TASK GOAL: From first line to last, the records below are to be duplicated exactly.

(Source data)
=== Begin Enclosure ===

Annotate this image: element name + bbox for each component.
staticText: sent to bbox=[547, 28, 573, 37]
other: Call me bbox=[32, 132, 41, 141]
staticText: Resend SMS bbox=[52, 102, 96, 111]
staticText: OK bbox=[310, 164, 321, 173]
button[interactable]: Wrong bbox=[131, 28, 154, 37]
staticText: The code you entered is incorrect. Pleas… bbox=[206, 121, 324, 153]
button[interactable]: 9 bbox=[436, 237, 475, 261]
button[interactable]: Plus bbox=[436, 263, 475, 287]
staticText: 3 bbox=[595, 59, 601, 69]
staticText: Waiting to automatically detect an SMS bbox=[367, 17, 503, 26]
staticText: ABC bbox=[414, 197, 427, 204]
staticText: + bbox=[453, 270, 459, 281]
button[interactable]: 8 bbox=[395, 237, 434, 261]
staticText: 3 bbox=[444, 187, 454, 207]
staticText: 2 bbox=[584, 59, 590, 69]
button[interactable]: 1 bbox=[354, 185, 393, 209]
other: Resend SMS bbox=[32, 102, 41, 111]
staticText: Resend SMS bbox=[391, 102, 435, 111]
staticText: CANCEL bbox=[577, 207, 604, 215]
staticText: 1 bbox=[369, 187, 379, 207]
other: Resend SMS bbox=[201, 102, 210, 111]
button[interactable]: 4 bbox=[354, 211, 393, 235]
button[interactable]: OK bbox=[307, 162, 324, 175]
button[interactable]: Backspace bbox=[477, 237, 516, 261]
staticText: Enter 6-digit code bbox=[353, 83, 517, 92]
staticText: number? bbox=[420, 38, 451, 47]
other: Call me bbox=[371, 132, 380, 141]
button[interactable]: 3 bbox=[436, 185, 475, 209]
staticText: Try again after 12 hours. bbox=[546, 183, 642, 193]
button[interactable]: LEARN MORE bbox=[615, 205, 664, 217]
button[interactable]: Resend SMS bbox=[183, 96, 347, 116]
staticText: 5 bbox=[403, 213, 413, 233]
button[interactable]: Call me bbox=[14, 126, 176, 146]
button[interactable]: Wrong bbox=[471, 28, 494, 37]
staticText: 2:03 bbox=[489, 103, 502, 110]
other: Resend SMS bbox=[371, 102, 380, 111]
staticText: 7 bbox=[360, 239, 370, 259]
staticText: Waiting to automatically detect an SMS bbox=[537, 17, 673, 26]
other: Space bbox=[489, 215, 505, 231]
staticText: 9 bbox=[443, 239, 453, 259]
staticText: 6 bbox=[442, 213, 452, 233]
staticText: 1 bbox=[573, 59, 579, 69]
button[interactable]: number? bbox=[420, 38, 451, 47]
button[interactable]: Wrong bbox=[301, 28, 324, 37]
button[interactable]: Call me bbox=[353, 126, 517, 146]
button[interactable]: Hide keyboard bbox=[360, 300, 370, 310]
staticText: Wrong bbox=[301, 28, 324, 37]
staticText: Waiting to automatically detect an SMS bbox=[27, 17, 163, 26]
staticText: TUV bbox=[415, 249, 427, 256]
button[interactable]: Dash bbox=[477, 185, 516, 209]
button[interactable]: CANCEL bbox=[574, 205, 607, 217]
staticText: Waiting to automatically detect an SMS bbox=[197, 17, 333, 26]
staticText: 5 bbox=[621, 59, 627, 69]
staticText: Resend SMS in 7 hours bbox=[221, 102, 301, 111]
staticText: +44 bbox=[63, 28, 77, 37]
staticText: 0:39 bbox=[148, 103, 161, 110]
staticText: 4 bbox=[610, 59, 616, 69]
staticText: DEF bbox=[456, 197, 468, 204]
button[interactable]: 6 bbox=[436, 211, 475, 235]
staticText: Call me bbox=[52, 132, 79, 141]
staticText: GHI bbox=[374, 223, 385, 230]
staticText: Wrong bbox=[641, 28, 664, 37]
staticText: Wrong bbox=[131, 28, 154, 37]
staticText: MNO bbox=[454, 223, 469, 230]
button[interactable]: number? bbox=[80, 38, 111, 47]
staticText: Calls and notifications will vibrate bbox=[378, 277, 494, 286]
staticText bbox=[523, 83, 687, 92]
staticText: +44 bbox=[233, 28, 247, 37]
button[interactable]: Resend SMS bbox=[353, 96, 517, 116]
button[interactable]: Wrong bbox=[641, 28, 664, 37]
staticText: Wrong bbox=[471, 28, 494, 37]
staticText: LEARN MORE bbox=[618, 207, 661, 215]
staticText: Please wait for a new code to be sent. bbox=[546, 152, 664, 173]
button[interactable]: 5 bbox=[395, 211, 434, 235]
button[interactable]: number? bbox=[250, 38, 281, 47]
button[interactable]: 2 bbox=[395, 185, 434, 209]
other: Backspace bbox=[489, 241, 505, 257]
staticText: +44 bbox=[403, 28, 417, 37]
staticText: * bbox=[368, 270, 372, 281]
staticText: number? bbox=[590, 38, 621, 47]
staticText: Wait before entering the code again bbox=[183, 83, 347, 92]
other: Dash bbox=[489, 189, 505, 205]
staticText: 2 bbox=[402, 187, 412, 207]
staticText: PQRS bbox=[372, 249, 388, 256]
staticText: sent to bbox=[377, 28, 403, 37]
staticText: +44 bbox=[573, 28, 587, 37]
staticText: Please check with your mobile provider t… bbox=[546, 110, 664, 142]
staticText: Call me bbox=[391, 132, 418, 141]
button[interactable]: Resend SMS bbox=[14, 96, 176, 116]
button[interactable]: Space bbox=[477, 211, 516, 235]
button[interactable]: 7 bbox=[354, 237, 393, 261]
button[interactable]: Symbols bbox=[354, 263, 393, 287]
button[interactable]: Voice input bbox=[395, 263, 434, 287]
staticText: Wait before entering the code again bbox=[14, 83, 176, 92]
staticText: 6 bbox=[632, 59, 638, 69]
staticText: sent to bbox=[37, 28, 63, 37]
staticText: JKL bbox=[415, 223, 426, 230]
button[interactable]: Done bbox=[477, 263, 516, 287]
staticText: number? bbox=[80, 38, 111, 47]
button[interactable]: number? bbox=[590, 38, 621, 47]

=== End Enclosure ===

RESULT OF THE TASK:
Annotate this image: element name + bbox for each component.
staticText: sent to bbox=[547, 28, 573, 37]
other: Call me bbox=[32, 132, 41, 141]
staticText: Resend SMS bbox=[52, 102, 96, 111]
staticText: OK bbox=[310, 164, 321, 173]
button[interactable]: Wrong bbox=[131, 28, 154, 37]
staticText: The code you entered is incorrect. Pleas… bbox=[206, 121, 324, 153]
button[interactable]: 9 bbox=[436, 237, 475, 261]
button[interactable]: Plus bbox=[436, 263, 475, 287]
staticText: 3 bbox=[595, 59, 601, 69]
staticText: Waiting to automatically detect an SMS bbox=[367, 17, 503, 26]
staticText: ABC bbox=[414, 197, 427, 204]
staticText: + bbox=[453, 270, 459, 281]
button[interactable]: 8 bbox=[395, 237, 434, 261]
staticText: 3 bbox=[444, 187, 454, 207]
staticText: 2 bbox=[584, 59, 590, 69]
button[interactable]: 1 bbox=[354, 185, 393, 209]
other: Resend SMS bbox=[32, 102, 41, 111]
staticText: Resend SMS bbox=[391, 102, 435, 111]
staticText: CANCEL bbox=[577, 207, 604, 215]
staticText: 1 bbox=[369, 187, 379, 207]
other: Resend SMS bbox=[201, 102, 210, 111]
button[interactable]: 4 bbox=[354, 211, 393, 235]
button[interactable]: OK bbox=[307, 162, 324, 175]
button[interactable]: Backspace bbox=[477, 237, 516, 261]
staticText: Enter 6-digit code bbox=[353, 83, 517, 92]
staticText: number? bbox=[420, 38, 451, 47]
other: Call me bbox=[371, 132, 380, 141]
button[interactable]: 3 bbox=[436, 185, 475, 209]
staticText: Try again after 12 hours. bbox=[546, 183, 642, 193]
button[interactable]: LEARN MORE bbox=[615, 205, 664, 217]
button[interactable]: Resend SMS bbox=[183, 96, 347, 116]
staticText: 5 bbox=[403, 213, 413, 233]
button[interactable]: Call me bbox=[14, 126, 176, 146]
button[interactable]: Wrong bbox=[471, 28, 494, 37]
staticText: 2:03 bbox=[489, 103, 502, 110]
other: Resend SMS bbox=[371, 102, 380, 111]
staticText: 7 bbox=[360, 239, 370, 259]
staticText: Waiting to automatically detect an SMS bbox=[537, 17, 673, 26]
other: Space bbox=[489, 215, 505, 231]
staticText: 9 bbox=[443, 239, 453, 259]
staticText: 6 bbox=[442, 213, 452, 233]
staticText: 1 bbox=[573, 59, 579, 69]
button[interactable]: number? bbox=[420, 38, 451, 47]
button[interactable]: Wrong bbox=[301, 28, 324, 37]
button[interactable]: Call me bbox=[353, 126, 517, 146]
button[interactable]: Hide keyboard bbox=[360, 300, 370, 310]
staticText: Wrong bbox=[301, 28, 324, 37]
staticText: Waiting to automatically detect an SMS bbox=[27, 17, 163, 26]
staticText: TUV bbox=[415, 249, 427, 256]
button[interactable]: Dash bbox=[477, 185, 516, 209]
button[interactable]: CANCEL bbox=[574, 205, 607, 217]
staticText: Waiting to automatically detect an SMS bbox=[197, 17, 333, 26]
staticText: 5 bbox=[621, 59, 627, 69]
staticText: Resend SMS in 7 hours bbox=[221, 102, 301, 111]
staticText: +44 bbox=[63, 28, 77, 37]
staticText: 0:39 bbox=[148, 103, 161, 110]
staticText: 4 bbox=[610, 59, 616, 69]
staticText: DEF bbox=[456, 197, 468, 204]
button[interactable]: 6 bbox=[436, 211, 475, 235]
staticText: Call me bbox=[52, 132, 79, 141]
staticText: GHI bbox=[374, 223, 385, 230]
staticText: Wrong bbox=[641, 28, 664, 37]
staticText: Wrong bbox=[131, 28, 154, 37]
staticText: MNO bbox=[454, 223, 469, 230]
button[interactable]: number? bbox=[80, 38, 111, 47]
staticText: Calls and notifications will vibrate bbox=[378, 277, 494, 286]
staticText bbox=[523, 83, 687, 92]
staticText: +44 bbox=[233, 28, 247, 37]
button[interactable]: Resend SMS bbox=[353, 96, 517, 116]
button[interactable]: Wrong bbox=[641, 28, 664, 37]
staticText: Wrong bbox=[471, 28, 494, 37]
staticText: LEARN MORE bbox=[618, 207, 661, 215]
staticText: Please wait for a new code to be sent. bbox=[546, 152, 664, 173]
button[interactable]: 5 bbox=[395, 211, 434, 235]
button[interactable]: number? bbox=[250, 38, 281, 47]
button[interactable]: 2 bbox=[395, 185, 434, 209]
other: Backspace bbox=[489, 241, 505, 257]
staticText: +44 bbox=[403, 28, 417, 37]
staticText: * bbox=[368, 270, 372, 281]
staticText: number? bbox=[590, 38, 621, 47]
staticText: Wait before entering the code again bbox=[183, 83, 347, 92]
other: Dash bbox=[489, 189, 505, 205]
staticText: 2 bbox=[402, 187, 412, 207]
staticText: PQRS bbox=[372, 249, 388, 256]
staticText: sent to bbox=[377, 28, 403, 37]
staticText: +44 bbox=[573, 28, 587, 37]
staticText: Please check with your mobile provider t… bbox=[546, 110, 664, 142]
staticText: Call me bbox=[391, 132, 418, 141]
button[interactable]: Resend SMS bbox=[14, 96, 176, 116]
button[interactable]: Space bbox=[477, 211, 516, 235]
button[interactable]: 7 bbox=[354, 237, 393, 261]
button[interactable]: Symbols bbox=[354, 263, 393, 287]
button[interactable]: Voice input bbox=[395, 263, 434, 287]
staticText: Wait before entering the code again bbox=[14, 83, 176, 92]
staticText: 6 bbox=[632, 59, 638, 69]
staticText: sent to bbox=[37, 28, 63, 37]
staticText: JKL bbox=[415, 223, 426, 230]
button[interactable]: Done bbox=[477, 263, 516, 287]
staticText: number? bbox=[80, 38, 111, 47]
button[interactable]: number? bbox=[590, 38, 621, 47]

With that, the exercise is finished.